Fearless .. if this is true, who do you need to be afraid of? If God has called you and gifted you and placed you, then who should you fear? This is why you get up everyday with this sense of clarity and think, ..I am not working for men, I am accountable and responsible to men, but God placed me here and that is who I work for...
Humility .. of all the leaders in the world, our hallmark should be humility .. we should reek with humility because we wake up every morning and realize that God put us in the place that we are in. You are where you are because in some sovereign way God placed you where you are and he can take this away any time .. this should liberate you and allow you to lead fearlessly.
§ John the Baptist, Jesus, King David; these leaders stepped out of the way because they knew God was in control.
§ Lead with all your heart, without fear, and with humility.
Wow, at the time I thought that this was not one of Andy's best sessions but as I read over it again I am impaceted by how powerful and true it really is. All too often we, as leaders, get caught up in ourselves and in our agenda. We forget (or never realize) that God has blessed us with our position and He will remove us at His leasure. To build on that, we are so often limited by our own fear that we are accountable to men. We work for God! When we are in tune with God's will and we lead with all of out heart, without fear, and with humility we allow God to do a mighty work through us.
Everyone, take a moment to reflect on how God has put you in your position and how may you lead others by God's will.
The Most High is sovereign over the kingdoms of men, and he gives them to whoever he wishes!
Catalyst - 1 Week Later
Well today marks one week since the Catalyst Conference ended. And for the third year in a row the various speakers have given me enough to ponder until Catalyst rolls around next year. After having a week to really reflect on what everyone had to say, I have decided to post a few notes from the conference along with some of my own thoughs over the next few days. Feel free to comment as you wish.
Thursday, October 12, 2006
One of My Rants on Christians Today
For lack of a better way to put it, Christians are really starting to piss me off. Now before you freak out and run away, let me explain myself. Turn on the radio, watch TBN, read large Christian blogs, or maybe even listen to what people are saying in your own church. What do you hear? Probably the same things I do. I hear hate. I know it's a harsh and bold statement but in all honesty it is true. All is see and hear anymore out of the mainstream church is a message of hate. It may be covered up and disguised with soft words and smiles but dont let that fool you. Homosexuals, Muslims, Rock Stars, Movie Stars, Democrats, what ever happened to Jesus' true message of love. Are we not called to love each other as we love ourselves? It is not our jobs to fix people, only God can do that. We are to love people.
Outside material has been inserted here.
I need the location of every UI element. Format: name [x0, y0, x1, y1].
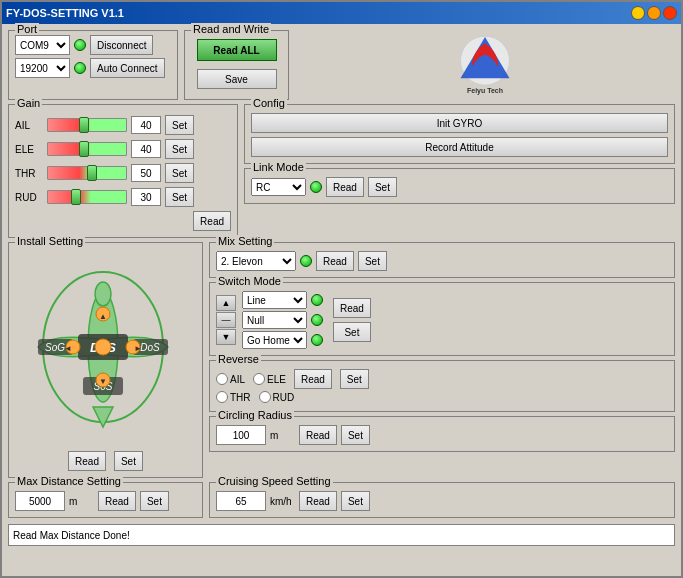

The last time I checked, pointing out what you consider to be the flaws of other people does not fall into the catagory of loving one another.
Have you ever really noticed how we tend to classify ourselves as Christians? We see other belivers doing things that we don't do and we immediatly consider ourselves to be better Christians than those people. Lately that has really been bothering me. We all fall short in God's eyes and not one of us is any better or more clean than another. So why do we continue to judge those around us and condemn them. It is no wonder that evangelical Christians are the 3rd most hated group of people in this country behind murders and pediphiles.
I know that in my heart I am guilty of this myself but I plead with you, put aside the worldly differences, stop hating and start truly loving. God will amaze you with what he can do through your true love.